### [ASSIGNMENT]
Set down exactly the lines running from the line with "une circulaire de" to the end of the listing below, both ends included.

### [MATERIALS PROVIDED]
········

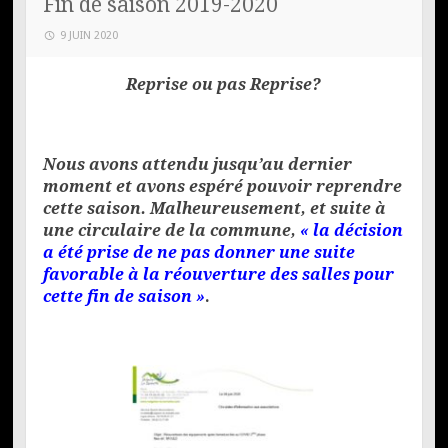
Fin de saison 2019-2020
9 JUIN 2020
Reprise ou pas Reprise?
Nous avons attendu jusqu’au dernier
moment et avons espéré pouvoir reprendre
cette saison. Malheureusement, et suite à
une circulaire de la commune,
«
l
a décision
a été prise de ne pas donner une suite
favorable à la réouverture des salles pour
cette fin de saison »
.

········

### [RESPONSE BOX]
une circulaire de la commune,
«
l
a décision
a été prise de ne pas donner une suite
favorable à la réouverture des salles pour
cette fin de saison »
.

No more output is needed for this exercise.